Self-Attention & Transformers
Self-Attention in Plain Terms
For every token, the model asks: "Which other tokens in this sequence should I pay attention to right now?"
It scores every token against every other token. High score = high relevance. The result is a new representation of each token that incorporates context from the entire sequence.
The Q, K, V Mechanism
For each token, the model computes three vectors from its embedding:
| Vector | Role | Analogy |
|---|---|---|
| Query (Q) | "What am I looking for?" | Your search query |
| Key (K) | "What do I contain?" | The index entry |
| Value (V) | "What information do I provide?" | The actual data |
The Math
Attention(Q, K, V) = softmax(Q × K^T / √d_k) × V
- Q × K^T — dot product of query with every key. Produces attention scores.
- ÷ √d_k — scale down to prevent exploding gradients.
- softmax — normalize scores to sum to 1 (probability distribution).
- × V — weighted sum of value vectors based on attention weights.
Example
For the sentence "The hacker breached the firewall":
When processing the second "the", the model computes attention scores:
| Token | Attention Weight | Why |
|---|---|---|
| the (1st) | 0.05 | Low — generic word |
| hacker | 0.10 | Some relevance |
| breached | 0.35 | High — what happened? |
| the (2nd) | 0.05 | Self — less useful |
| firewall | 0.45 | Highest — what "the" refers to |
The output representation of "the" now contains information about "firewall" and "breached" — it knows it means "the firewall."
Multi-Head Attention
A single attention computation captures one type of relationship. Multi-head attention runs several attention operations in parallel, each with different learned Q/K/V projections:
- Head 1 might learn syntactic relationships (subject-verb)
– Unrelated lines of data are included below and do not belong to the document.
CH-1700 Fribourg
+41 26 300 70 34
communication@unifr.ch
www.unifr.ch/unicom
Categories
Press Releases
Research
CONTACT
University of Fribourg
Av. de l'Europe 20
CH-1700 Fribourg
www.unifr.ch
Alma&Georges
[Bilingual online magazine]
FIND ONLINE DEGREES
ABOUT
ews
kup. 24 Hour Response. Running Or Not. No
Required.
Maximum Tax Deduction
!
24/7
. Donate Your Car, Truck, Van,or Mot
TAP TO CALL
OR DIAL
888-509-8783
- Head 2 might learn semantic relationships (what does "it" refer to?)
- Head 3 might learn positional proximity (nearby words)
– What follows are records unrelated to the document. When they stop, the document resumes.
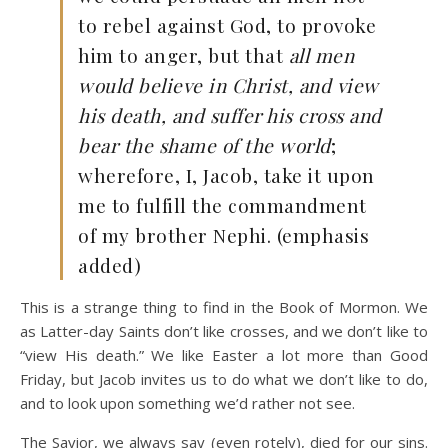
to rebel against God, to provoke
him to anger, but that
all men
would believe in Christ, and view
his death, and suffer his cross and
bear the shame of the world
;
wherefore, I, Jacob, take it upon
me to fulfill the commandment
of my brother Nephi. (emphasis
added)
This is a strange thing to find in the Book of Mormon. We
as Latter-day Saints don’t like crosses, and we don’t like to
“view His death.” We like Easter a lot more than Good
Friday, but Jacob invites us to do what we don’t like to do,
and to look upon something we’d rather not see.
The Savior, we always say (even rotely), died for our sins.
- Head N might learn long-range dependencies
The outputs of all heads are concatenated and projected back to the model dimension.
Causal Masking
For autoregressive models (GPT, Claude, Llama), each token can only attend to tokens before it — not after. This is enforced with a causal mask that sets future positions to negative infinity before the softmax.
This is why LLMs can generate text left to right but can't "look ahead."
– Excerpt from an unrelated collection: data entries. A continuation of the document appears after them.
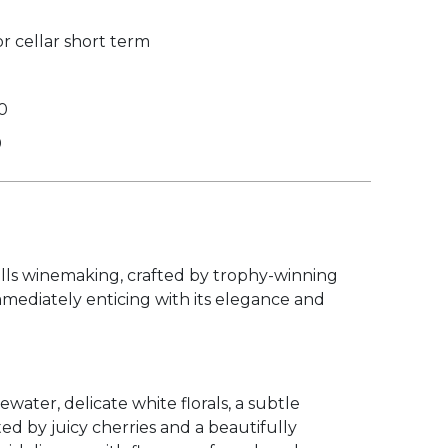
r cellar short term
0
0
Hills winemaking, crafted by trophy-winning
immediately enticing with its elegance and
ater, delicate white florals, a subtle
ed by juicy cherries and a beautifully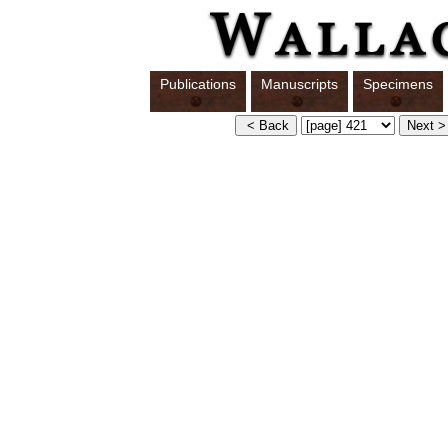
Publications
Manuscripts
Specimens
The Full Transformer Layer
One transformer layer consists of:
- Multi-head self-attention — context mixing between tokens
- Add & layer norm — residual connection + normalization (stabilizes training)
- Feed-forward network — two dense layers applied to each token independently
- Add & layer norm — another residual connection
Modern LLMs stack 80-120 of these layers. Each layer refines the representation.
Security Relevance
Attention hijacking. Prompt injection works partly because injected instructions can dominate the attention scores. If the attacker's text contains strong trigger words, the model's attention shifts away from the developer's instructions.
Attention sinks. Models tend to allocate disproportionate attention to certain positions (beginning of context, special tokens). This creates exploitable patterns.
Layer-wise behavior. Different attacks operate at different layer depths. Surface-level jailbreaks might exploit shallow layers (pattern matching), while reasoning-based attacks target deep layers (logic and planning).